In place of the shaky handheld camera and improvised dialogue that the cinema verité auteur employs to put the viewer in the room with the film’s participants, Home for the Holidays director Jodie Foster makes use of superb acting, an uncommon patience in pacing, and lean screenplay.
The resulting depth, pathos, easy humor, and vivid relatability make Home for the Holidays a seasonal must-watch for so many.
An abundance of acting talent
Director Jodie Foster and casting director Avy Kaufman stocked the cinematic sideboard with a mouth-watering banquet of acting talent – from veterans of stage and screen like Anne Bancroft, Charles Durning, and Geraldine Chaplin to talents on the rise, like Robert Downey Jr., Holly Hunter, and David Strathairn.
It’s the ease with which these actors draw us in – even as they poke, prod, and snipe at one another – that transports us from the dark theater to our own holiday tables and stirs up the complex emotions that go hand in hand with gathering every year as a family.
You might see something familiar in the way that the happy-go-lucky, somewhat oblivious Henry Larson (Durning) sweeps his wife off her feet in an impromptu dance; or in the reflexive battle stance of beleaguered sister Joanne (Cynthia Stevenson). But whether or not their personalities remind us of our own family, we can relate to the feelings and relationship dynamics of all these characters. Foster’s empathy for all of them is contagious – though just as in real life, there is no neat resolution in time for the closing credits.
An understated but impactful approach
Still, there’s enough wit and heart in the screenplay, and in the performances, to really relish our time with the Larsons – especially the mischievous and kinetic Tommy (Robert Downey Jr.) and the hopelessly scattered Claudia. And it’s not just the acting talent that stands out. So many aspects of the film are elegantly understated but revelatory – the masterful editing by Lynzee Klingman, the costume design by Norfolk CT’s own Susan Lyall, and W.D. Richter’s crisp screenplay.

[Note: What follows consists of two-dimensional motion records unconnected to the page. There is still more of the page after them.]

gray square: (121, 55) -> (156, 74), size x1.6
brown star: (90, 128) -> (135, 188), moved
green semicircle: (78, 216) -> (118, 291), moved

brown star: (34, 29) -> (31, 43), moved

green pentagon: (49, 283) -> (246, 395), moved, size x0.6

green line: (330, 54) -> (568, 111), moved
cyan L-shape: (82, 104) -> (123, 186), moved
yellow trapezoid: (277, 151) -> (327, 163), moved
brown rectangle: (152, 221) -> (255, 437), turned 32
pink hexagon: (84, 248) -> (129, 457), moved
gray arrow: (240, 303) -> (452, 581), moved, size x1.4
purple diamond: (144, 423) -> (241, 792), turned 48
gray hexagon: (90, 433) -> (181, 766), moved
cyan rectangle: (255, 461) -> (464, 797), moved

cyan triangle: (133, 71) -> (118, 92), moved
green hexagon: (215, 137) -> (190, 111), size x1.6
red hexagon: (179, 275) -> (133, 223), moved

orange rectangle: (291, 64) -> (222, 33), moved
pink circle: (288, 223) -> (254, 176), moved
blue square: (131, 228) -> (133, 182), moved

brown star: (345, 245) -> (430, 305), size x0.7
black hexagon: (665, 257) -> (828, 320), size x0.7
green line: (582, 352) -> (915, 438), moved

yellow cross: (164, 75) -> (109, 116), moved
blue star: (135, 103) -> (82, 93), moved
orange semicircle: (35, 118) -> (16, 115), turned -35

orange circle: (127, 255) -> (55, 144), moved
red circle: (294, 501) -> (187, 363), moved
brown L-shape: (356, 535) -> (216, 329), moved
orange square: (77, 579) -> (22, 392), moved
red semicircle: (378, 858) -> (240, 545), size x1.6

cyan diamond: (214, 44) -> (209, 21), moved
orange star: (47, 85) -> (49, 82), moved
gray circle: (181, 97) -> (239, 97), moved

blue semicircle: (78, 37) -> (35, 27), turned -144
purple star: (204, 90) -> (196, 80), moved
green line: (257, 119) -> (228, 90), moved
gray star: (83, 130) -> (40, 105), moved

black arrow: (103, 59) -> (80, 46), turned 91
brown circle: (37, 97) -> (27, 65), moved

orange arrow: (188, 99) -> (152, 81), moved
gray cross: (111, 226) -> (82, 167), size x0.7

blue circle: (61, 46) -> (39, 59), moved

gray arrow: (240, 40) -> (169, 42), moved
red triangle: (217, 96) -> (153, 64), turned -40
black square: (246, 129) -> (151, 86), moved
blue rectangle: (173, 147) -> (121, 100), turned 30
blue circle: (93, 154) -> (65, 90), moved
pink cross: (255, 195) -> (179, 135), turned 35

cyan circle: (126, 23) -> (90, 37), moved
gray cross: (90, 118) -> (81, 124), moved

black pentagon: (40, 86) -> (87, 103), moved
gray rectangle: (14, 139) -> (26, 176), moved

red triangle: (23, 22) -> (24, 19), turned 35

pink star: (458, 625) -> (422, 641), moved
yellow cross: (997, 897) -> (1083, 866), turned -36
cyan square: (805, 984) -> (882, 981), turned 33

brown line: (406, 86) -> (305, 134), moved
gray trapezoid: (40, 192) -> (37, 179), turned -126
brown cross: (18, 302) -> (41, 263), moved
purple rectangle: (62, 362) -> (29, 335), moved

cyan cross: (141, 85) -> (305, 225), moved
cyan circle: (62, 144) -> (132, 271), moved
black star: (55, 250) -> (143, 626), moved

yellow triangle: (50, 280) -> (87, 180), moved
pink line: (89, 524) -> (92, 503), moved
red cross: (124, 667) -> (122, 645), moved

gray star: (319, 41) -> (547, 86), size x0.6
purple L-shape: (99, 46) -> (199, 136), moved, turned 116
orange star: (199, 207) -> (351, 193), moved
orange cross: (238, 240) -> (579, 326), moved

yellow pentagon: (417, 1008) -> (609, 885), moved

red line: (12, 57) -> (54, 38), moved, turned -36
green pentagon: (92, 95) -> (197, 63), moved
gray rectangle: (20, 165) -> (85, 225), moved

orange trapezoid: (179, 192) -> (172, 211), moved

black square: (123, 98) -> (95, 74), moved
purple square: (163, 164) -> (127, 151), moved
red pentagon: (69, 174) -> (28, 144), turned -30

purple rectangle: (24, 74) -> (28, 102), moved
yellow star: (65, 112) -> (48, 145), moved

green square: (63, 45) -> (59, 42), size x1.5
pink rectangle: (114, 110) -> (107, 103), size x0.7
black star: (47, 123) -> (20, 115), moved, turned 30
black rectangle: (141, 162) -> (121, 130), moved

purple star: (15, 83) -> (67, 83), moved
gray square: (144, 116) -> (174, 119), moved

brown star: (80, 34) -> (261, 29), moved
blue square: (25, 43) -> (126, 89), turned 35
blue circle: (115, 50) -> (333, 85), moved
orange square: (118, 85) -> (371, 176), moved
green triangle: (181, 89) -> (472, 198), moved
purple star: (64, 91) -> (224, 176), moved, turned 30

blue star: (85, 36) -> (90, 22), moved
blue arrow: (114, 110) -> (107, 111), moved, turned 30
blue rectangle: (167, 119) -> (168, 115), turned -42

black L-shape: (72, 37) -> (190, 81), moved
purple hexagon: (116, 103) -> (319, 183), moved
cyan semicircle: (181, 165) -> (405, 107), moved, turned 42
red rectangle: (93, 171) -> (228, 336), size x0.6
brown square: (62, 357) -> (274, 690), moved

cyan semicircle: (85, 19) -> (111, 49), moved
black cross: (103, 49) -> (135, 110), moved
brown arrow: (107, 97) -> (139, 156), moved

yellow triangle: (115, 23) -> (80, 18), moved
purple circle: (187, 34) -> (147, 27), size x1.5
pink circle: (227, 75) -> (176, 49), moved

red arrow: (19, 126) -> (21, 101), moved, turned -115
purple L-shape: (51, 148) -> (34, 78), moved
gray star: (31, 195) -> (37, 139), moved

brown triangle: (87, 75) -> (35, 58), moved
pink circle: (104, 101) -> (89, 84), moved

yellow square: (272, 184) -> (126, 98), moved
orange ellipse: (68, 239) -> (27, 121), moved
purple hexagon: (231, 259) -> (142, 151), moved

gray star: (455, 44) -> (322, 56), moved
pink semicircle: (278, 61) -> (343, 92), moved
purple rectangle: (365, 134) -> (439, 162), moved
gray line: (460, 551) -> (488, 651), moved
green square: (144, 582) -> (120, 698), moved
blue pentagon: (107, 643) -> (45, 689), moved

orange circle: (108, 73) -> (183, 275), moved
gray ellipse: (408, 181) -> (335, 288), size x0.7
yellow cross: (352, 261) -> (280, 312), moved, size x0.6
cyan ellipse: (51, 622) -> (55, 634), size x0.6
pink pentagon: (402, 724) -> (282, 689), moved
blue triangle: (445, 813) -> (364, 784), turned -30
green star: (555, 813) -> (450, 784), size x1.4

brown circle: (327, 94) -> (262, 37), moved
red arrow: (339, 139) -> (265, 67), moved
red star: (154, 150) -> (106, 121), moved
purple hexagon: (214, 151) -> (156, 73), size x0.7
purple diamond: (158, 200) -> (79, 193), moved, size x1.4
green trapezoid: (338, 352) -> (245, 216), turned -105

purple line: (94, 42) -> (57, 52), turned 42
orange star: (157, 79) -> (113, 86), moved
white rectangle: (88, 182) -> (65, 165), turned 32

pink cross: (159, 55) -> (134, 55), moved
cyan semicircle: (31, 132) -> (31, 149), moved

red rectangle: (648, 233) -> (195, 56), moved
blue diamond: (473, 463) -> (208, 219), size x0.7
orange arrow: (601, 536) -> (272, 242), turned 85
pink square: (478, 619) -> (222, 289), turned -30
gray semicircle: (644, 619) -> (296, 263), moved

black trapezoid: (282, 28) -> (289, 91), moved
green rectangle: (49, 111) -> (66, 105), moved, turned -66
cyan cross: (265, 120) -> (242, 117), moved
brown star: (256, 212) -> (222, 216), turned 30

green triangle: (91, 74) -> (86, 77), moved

There are misunderstandings, poignant moments, suggestions of loneliness, and bursts of chaotic behavior – not to mention the kooky lamp-gifting and dinner-table love proclamations of Aunt Glady (Geraldine Chaplin).
But this is not a film about the most dramatic day in the life of any of these characters. It’s not a run on the family bank that threatens its solvency, or a pack of destructive little monsters running rampant over the town. This is a simple tale of a family whose dynamics have changed as they’ve grown into their own people.